Investigating the galaxy-halo connection of DESI Emission-Line Galaxies with SHAMe-SF

TL;DR

This paper introduces a novel model, SHAMe-SF, to connect emission-line galaxies from DESI with their dark matter haloes, successfully reproducing observed clustering and revealing insights into galaxy-halo relationships at redshifts 1.0 and 1.3.

Contribution

The paper develops and validates a new subhalo abundance matching model, SHAMe-SF, that incorporates complex galaxy formation processes to better understand ELG-halo connections.

Findings

ELGs reside in haloes of ~10^{11.8}h^{-1}M_sun as centrals and ~10^{12.5}h^{-1}M_sun as satellites.

Satellite ELGs tend to be located in halo outskirts and inside haloes, with a net infall velocity.

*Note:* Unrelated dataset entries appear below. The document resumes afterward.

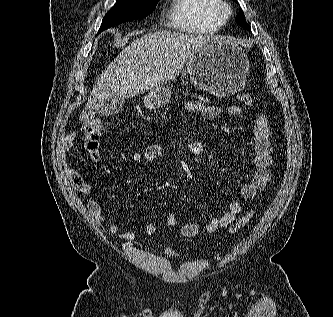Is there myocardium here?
<instances>
[{"label": "myocardium", "instance_id": "1", "mask_svg": "<svg viewBox=\"0 0 333 317\" xmlns=\"http://www.w3.org/2000/svg\"><path fill=\"white\" fill-rule=\"evenodd\" d=\"M214 9L215 13L225 21L232 15V7L226 0H216Z\"/></svg>", "mask_w": 333, "mask_h": 317}]
</instances>
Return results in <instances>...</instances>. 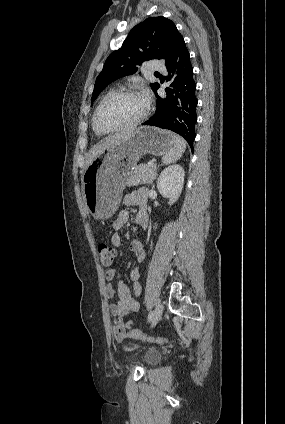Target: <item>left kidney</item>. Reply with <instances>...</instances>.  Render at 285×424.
<instances>
[{
	"instance_id": "left-kidney-1",
	"label": "left kidney",
	"mask_w": 285,
	"mask_h": 424,
	"mask_svg": "<svg viewBox=\"0 0 285 424\" xmlns=\"http://www.w3.org/2000/svg\"><path fill=\"white\" fill-rule=\"evenodd\" d=\"M184 170L180 165L165 168L158 177L157 188L160 194L169 199L168 204L175 203L183 189Z\"/></svg>"
}]
</instances>
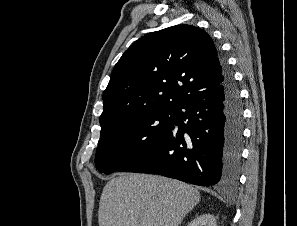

The model reproduces clustering data within statistical uncertainties and shows evidence of assembly bias and conformity.

Abstract

The Dark Energy Spectroscopic Instrument (DESI) survey is mapping the large-scale distribution of millions of Emission Line Galaxies (ELGs) over vast cosmic volumes to measure the growth history of the Universe. However, compared to Luminous Red Galaxies (LRGs), very little is known about the connection of ELGs with the underlying matter field. In this paper, we employ a novel theoretical model, SHAMe-SF, to infer the connection between ELGs and their host dark matter subhaloes. SHAMe-SF is a version of subhalo abundance matching that incorporates prescriptions for multiple processes, including star formation, tidal stripping, environmental correlations, and quenching. We analyse the public measurements of the projected and redshift-space ELGs correlation functions at $z=1.0$ and $z=1.3$ from DESI One Percent data release, which we fit over a broad range of scales $r \in [0.1, 30]/h^{-1}$Mpc to within the statistical uncertainties of the data. We also validate the inference pipeline using two mock DESI ELG catalogues built from hydrodynamical (TNG300) and semi-analytical galaxy formation models (\texttt{L-Galaxies}). SHAMe-SF is able to reproduce the clustering of DESI-ELGs and the mock DESI samples within statistical uncertainties. We infer that DESI ELGs typically reside in haloes of $\sim 10^{11.8}h^{-1}$M$_{\odot}$ when they are central, and $\sim 10^{12.5}h^{-1}$M$_{\odot}$ when they are a satellite, which occurs in $\sim$30 \% of the cases. In addition, compared to the distribution of dark matter within halos, satellite ELGs preferentially reside both in the outskirts and inside haloes, and have a net infall velocity towards the centre. Finally, our results show evidence of assembly bias and conformity.